→ Problem requirements
Return exactly the lines below, starting with the one that has "وقتلته، وبذلك حصلت من النبي صلى الله عليه" and going on through the one that has "MAKOTO(Cb)、RONZI(Dr)に、ヴァイオリニストでフロントマ".

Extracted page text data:
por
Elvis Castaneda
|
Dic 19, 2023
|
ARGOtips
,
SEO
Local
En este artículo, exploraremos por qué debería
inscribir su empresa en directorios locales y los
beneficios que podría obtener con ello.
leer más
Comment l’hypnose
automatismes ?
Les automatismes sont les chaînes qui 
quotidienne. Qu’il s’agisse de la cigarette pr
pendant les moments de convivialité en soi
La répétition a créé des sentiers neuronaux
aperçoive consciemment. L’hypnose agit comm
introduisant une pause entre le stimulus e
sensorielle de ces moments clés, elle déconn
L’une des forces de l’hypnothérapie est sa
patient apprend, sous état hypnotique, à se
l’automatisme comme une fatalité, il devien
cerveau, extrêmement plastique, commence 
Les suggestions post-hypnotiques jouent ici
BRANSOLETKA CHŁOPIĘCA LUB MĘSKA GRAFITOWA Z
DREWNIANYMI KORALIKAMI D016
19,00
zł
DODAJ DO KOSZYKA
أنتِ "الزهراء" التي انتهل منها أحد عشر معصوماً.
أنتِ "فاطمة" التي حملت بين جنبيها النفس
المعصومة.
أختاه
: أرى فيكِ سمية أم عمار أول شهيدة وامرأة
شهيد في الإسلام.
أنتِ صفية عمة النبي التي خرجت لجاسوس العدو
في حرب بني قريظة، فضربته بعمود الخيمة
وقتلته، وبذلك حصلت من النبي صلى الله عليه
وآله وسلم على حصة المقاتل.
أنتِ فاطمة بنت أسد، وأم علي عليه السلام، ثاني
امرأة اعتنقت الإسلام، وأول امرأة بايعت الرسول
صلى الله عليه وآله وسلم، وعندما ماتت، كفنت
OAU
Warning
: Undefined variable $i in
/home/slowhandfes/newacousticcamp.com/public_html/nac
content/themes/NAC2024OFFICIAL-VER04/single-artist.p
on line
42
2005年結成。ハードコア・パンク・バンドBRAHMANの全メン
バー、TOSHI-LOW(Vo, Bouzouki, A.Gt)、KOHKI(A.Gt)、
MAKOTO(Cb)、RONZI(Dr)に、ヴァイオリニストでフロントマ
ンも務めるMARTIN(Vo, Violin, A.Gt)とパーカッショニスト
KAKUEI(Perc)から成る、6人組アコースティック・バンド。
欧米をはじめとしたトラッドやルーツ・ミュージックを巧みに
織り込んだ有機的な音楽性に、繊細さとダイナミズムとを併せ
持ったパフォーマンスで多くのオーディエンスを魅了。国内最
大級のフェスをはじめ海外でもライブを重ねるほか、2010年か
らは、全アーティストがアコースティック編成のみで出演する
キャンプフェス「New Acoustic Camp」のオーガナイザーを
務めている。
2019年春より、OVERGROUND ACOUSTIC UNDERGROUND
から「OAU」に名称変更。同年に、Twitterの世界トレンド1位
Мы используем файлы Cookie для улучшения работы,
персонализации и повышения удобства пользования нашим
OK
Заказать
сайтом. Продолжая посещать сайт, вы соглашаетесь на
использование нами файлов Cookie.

→ Task solution
وقتلته، وبذلك حصلت من النبي صلى الله عليه
وآله وسلم على حصة المقاتل.
أنتِ فاطمة بنت أسد، وأم علي عليه السلام، ثاني
امرأة اعتنقت الإسلام، وأول امرأة بايعت الرسول
صلى الله عليه وآله وسلم، وعندما ماتت، كفنت
OAU
Warning
: Undefined variable $i in
/home/slowhandfes/newacousticcamp.com/public_html/nac
content/themes/NAC2024OFFICIAL-VER04/single-artist.p
on line
42
2005年結成。ハードコア・パンク・バンドBRAHMANの全メン
バー、TOSHI-LOW(Vo, Bouzouki, A.Gt)、KOHKI(A.Gt)、
MAKOTO(Cb)、RONZI(Dr)に、ヴァイオリニストでフロントマ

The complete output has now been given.